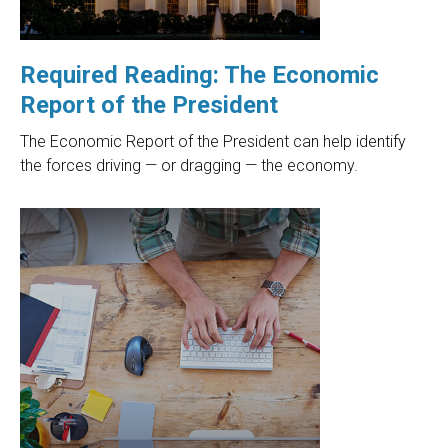
Required Reading: The Economic
Report of the President
The Economic Report of the President can help identify
the forces driving — or dragging — the economy.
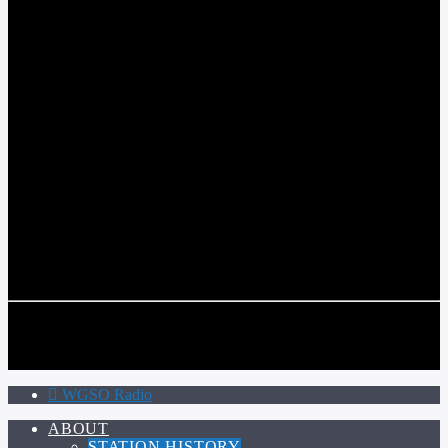
WGSO RADIO
COMMUNITY VOICE OF THE CRESCENT CITY
CURRENT TRACK
TITLE
ARTIST
CALL IN (504) 556-9696
CALL IN (504) 556-9696
WGSO Radio
ABOUT
STATION HISTORY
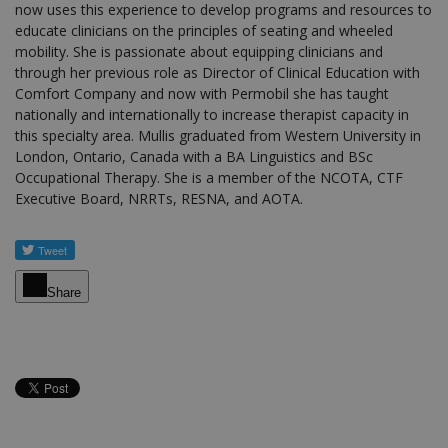
now uses this experience to develop programs and resources to
educate clinicians on the principles of seating and wheeled
mobility. She is passionate about equipping clinicians and
through her previous role as Director of Clinical Education with
Comfort Company and now with Permobil she has taught
nationally and internationally to increase therapist capacity in
this specialty area. Mullis graduated from Western University in
London, Ontario, Canada with a BA Linguistics and BSc
Occupational Therapy. She is a member of the NCOTA, CTF
Executive Board, NRRTs, RESNA, and AOTA.
Share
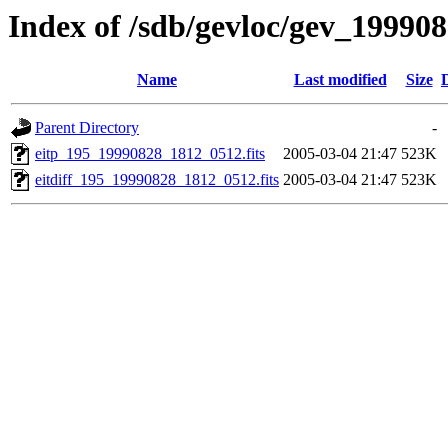
Index of /sdb/gevloc/gev_19990
Name
Last modified
Size
Parent Directory
-
eitp_195_19990828_1812_0512.fits
2005-03-04 21:47
523K
eitdiff_195_19990828_1812_0512.fits
2005-03-04 21:47
523K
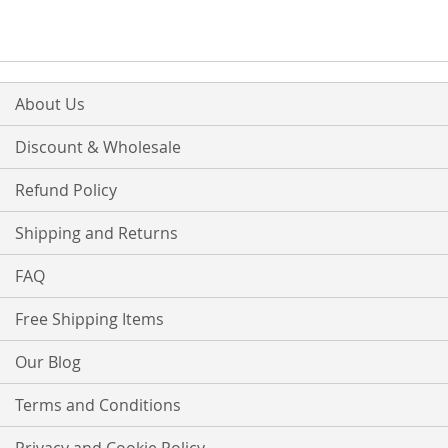
About Us
Discount & Wholesale
Refund Policy
Shipping and Returns
FAQ
Free Shipping Items
Our Blog
Terms and Conditions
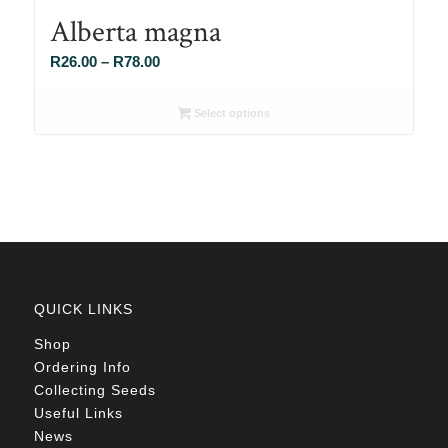
Alberta magna
Price
R
26.00
–
R
78.00
range:
R26.00
Select options
through
R78.00
QUICK LINKS
Shop
Ordering Info
Collecting Seeds
Useful Links
News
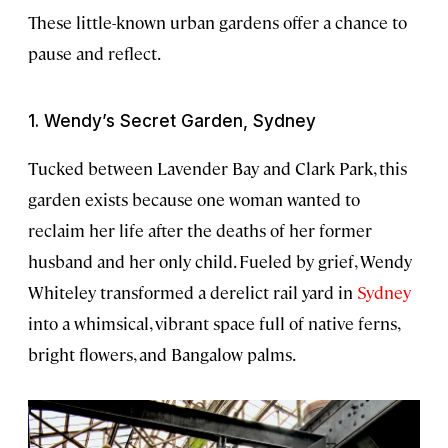
These little-known urban gardens offer a chance to
pause and reflect.
1. Wendy’s Secret Garden, Sydney
Tucked between Lavender Bay and Clark Park, this
garden exists because one woman wanted to
reclaim her life after the deaths of her former
husband and her only child. Fueled by grief, Wendy
Whiteley transformed a derelict rail yard in
Sydney
into a whimsical, vibrant space full of native ferns,
bright flowers, and Bangalow palms.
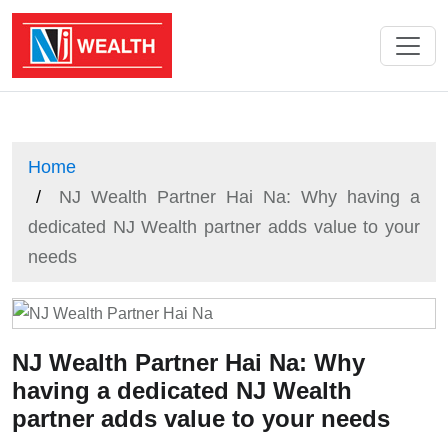
Home
NJ Wealth Partner Hai Na: Why having a
dedicated NJ Wealth partner adds value to your
needs
NJ Wealth Partner Hai Na: Why
having a dedicated NJ Wealth
partner adds value to your needs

┄┄┄┄┄┄┄┄┄┄┄┄┄┄┄┄┄┄┄┄

Exercise description
Word for word, set down every line of the records above, and leave the pictures out.

Output
Required Reading: The Economic
Report of the President
The Economic Report of the President can help identify
the forces driving — or dragging — the economy.
WGSO RADIO
COMMUNITY VOICE OF THE CRESCENT CITY
CURRENT TRACK
TITLE
ARTIST
CALL IN (504) 556-9696
CALL IN (504) 556-9696
WGSO Radio
ABOUT
STATION HISTORY
now uses this experience to develop programs and resources to
educate clinicians on the principles of seating and wheeled
mobility. She is passionate about equipping clinicians and
through her previous role as Director of Clinical Education with
Comfort Company and now with Permobil she has taught
nationally and internationally to increase therapist capacity in
this specialty area. Mullis graduated from Western University in
London, Ontario, Canada with a BA Linguistics and BSc
Occupational Therapy. She is a member of the NCOTA, CTF
Executive Board, NRRTs, RESNA, and AOTA.
Share
Index of /sdb/gevloc/gev_19990
Name
Last modified
Size
Parent Directory
-
eitp_195_19990828_1812_0512.fits
2005-03-04 21:47
523K
eitdiff_195_19990828_1812_0512.fits
2005-03-04 21:47
523K
About Us
Discount & Wholesale
Refund Policy
Shipping and Returns
FAQ
Free Shipping Items
Our Blog
Terms and Conditions
Alberta magna
Price
R
26.00
–
R
78.00
range:
R26.00
Select options
through
R78.00
QUICK LINKS
Shop
Ordering Info
Collecting Seeds
Useful Links
News
These little-known urban gardens offer a chance to
pause and reflect.
1. Wendy’s Secret Garden, Sydney
Tucked between Lavender Bay and Clark Park, this
garden exists because one woman wanted to
reclaim her life after the deaths of her former
husband and her only child. Fueled by grief, Wendy
Whiteley transformed a derelict rail yard in
Sydney
into a whimsical, vibrant space full of native ferns,
bright flowers, and Bangalow palms.
Home
NJ Wealth Partner Hai Na: Why having a
dedicated NJ Wealth partner adds value to your
needs
NJ Wealth Partner Hai Na: Why
having a dedicated NJ Wealth
partner adds value to your needs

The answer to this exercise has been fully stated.